Print

Sheet Pan Vegetables and Sausage

Sheet pan vegetables and sausage - the image shows a baking tray lined with parchment paper. on the tray, there are various types of vegetables, including sliced zucchini, red onions, and yellow bell peppers. the vegetables are arranged in a circular pattern, with some overlapping each other. the tray appears to be freshly baked and ready to be served. the background is dark, making the colors of the vegetables stand out.
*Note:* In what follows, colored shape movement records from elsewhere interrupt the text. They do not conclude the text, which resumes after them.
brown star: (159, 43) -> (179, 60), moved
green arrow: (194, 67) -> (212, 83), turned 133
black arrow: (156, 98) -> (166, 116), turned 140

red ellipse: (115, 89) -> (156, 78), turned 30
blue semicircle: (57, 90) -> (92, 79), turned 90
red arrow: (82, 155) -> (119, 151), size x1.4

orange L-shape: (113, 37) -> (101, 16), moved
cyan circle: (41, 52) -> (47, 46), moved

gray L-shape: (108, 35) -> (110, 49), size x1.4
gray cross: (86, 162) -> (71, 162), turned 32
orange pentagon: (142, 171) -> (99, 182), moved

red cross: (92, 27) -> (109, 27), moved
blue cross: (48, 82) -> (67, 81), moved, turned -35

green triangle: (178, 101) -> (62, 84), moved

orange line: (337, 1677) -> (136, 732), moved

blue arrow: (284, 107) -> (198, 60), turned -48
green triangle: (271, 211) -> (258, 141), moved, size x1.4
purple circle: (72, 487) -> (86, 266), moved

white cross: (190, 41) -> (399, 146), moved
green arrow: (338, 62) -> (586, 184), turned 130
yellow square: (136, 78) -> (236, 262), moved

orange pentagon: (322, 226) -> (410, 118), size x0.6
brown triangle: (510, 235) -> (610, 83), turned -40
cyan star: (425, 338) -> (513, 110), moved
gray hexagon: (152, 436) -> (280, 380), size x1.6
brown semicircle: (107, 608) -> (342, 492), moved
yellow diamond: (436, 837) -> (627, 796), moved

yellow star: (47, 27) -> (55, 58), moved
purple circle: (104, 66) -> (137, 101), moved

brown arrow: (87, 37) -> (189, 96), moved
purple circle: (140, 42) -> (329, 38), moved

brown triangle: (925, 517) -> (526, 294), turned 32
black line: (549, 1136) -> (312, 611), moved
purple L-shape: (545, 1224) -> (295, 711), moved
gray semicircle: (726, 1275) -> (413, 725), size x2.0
A simple and flavorful one-pan meal featuring savory turkey sausage and a colorful mix of roasted vegetables, perfect for an easy weeknight dinner.

Ingredients

Scale

1 pound turkey sausage links, sliced into 1/2-inch pieces
2 medium red bell peppers, seeded and cut into 1-inch pieces
1 medium yellow bell pepper, seeded and cut into 1-inch pieces
1 medium zucchini, cut into 1/2-inch thick half-moons
1 medium red onion, peeled and cut into 1-inch wedges
1 cup baby carrots, halved lengthwise
3 tablespoons olive oil
1 teaspoon garlic powder
1 teaspoon dried Italian seasoning
1/2 teaspoon smoked paprika
Salt, to taste
Black pepper, to taste
2 tablespoons chopped fresh parsley, for garnish

Instructions

Preheat the oven to 425°F (220°C).
Line a large sheet pan with parchment paper or lightly grease it with olive oil.
In a large bowl, combine the sliced turkey sausage, red bell peppers, yellow bell pepper, zucchini, red onion, and baby carrots.
Drizzle the olive oil over the sausage and vegetables.
Sprinkle garlic powder, dried Italian seasoning, smoked paprika, salt, and black pepper over the mixture.
Toss everything together until all pieces are evenly coated with oil and seasonings.
Spread the sausage and vegetables in a single layer on the prepared sheet pan.
Roast in the preheated oven for 25 to 30 minutes, stirring halfway through, until the vegetables are tender and slightly caramelized and the sausage is cooked through.
Remove from the oven and sprinkle with chopped fresh parsley before serving.